[Transcribed page contents]
┄┄┄┄┄┄

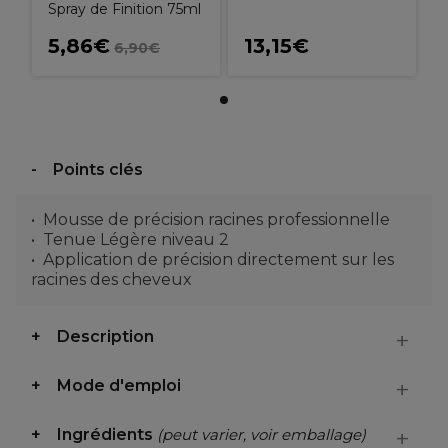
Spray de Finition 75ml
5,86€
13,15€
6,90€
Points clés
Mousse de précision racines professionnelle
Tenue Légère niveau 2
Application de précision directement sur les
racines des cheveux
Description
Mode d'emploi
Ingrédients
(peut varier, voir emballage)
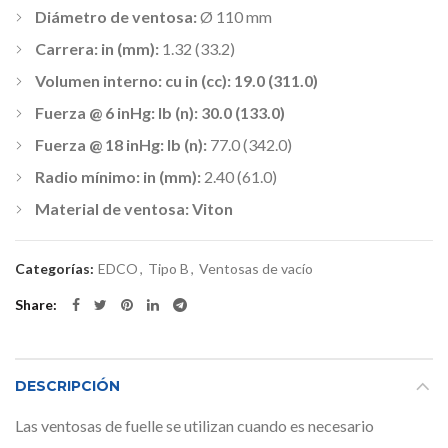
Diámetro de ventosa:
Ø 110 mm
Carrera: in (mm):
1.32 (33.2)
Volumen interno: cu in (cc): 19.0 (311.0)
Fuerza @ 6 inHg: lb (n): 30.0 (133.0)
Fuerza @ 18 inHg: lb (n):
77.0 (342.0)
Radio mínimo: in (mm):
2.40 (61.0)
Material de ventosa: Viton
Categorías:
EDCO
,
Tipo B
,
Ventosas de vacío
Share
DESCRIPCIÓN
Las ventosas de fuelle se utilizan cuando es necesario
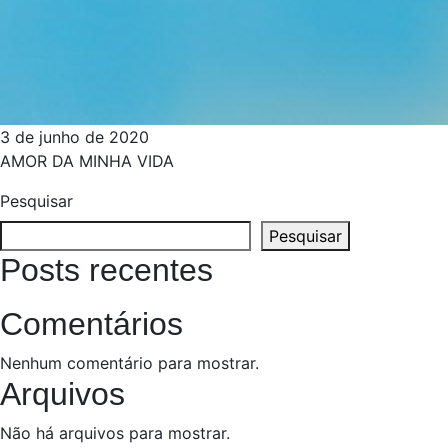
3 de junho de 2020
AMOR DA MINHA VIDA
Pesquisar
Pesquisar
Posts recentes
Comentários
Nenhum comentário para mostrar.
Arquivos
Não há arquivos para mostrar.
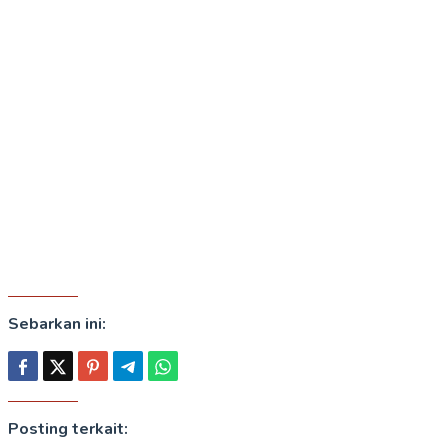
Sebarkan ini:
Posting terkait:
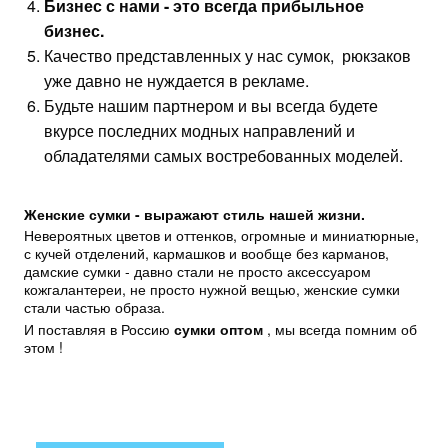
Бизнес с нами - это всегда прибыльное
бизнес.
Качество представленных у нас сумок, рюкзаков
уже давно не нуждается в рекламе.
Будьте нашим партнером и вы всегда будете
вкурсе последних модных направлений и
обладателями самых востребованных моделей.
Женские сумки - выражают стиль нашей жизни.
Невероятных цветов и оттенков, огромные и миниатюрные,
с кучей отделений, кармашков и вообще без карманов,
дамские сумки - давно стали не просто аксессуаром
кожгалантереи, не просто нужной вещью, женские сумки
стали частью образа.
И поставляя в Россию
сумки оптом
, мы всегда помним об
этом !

┄┄┄┄┄┄

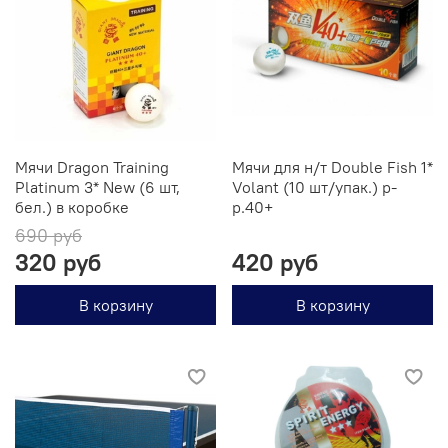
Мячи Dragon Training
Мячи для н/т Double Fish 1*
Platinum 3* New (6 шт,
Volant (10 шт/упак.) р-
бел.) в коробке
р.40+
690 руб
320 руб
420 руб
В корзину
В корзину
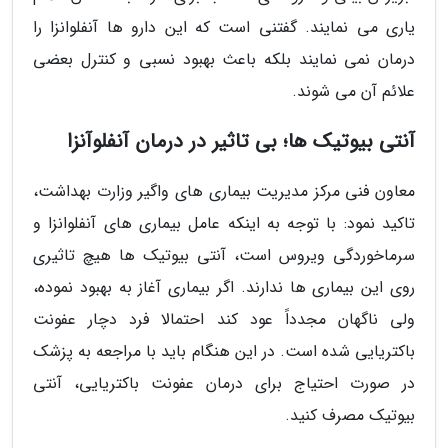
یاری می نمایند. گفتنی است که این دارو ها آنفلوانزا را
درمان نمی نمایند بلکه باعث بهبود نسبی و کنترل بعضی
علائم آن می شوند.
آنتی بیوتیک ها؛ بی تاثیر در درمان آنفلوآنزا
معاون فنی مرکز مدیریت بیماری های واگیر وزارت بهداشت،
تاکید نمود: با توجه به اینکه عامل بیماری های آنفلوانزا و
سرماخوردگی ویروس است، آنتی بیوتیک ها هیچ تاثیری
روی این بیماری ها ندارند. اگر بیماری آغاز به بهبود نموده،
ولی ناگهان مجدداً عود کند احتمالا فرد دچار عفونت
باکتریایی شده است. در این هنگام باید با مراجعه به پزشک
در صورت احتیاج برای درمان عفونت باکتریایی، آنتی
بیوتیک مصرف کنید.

┄┄┄┄┄┄

## Task directions
Every line above from the line with "روی این بیماری" to the line with "بیوتیک مصرف کنید.", inclusive, must be returned exactly; no other line belongs in the reply.

## Solution to the problem
روی این بیماری ها ندارند. اگر بیماری آغاز به بهبود نموده،
ولی ناگهان مجدداً عود کند احتمالا فرد دچار عفونت
باکتریایی شده است. در این هنگام باید با مراجعه به پزشک
در صورت احتیاج برای درمان عفونت باکتریایی، آنتی
بیوتیک مصرف کنید.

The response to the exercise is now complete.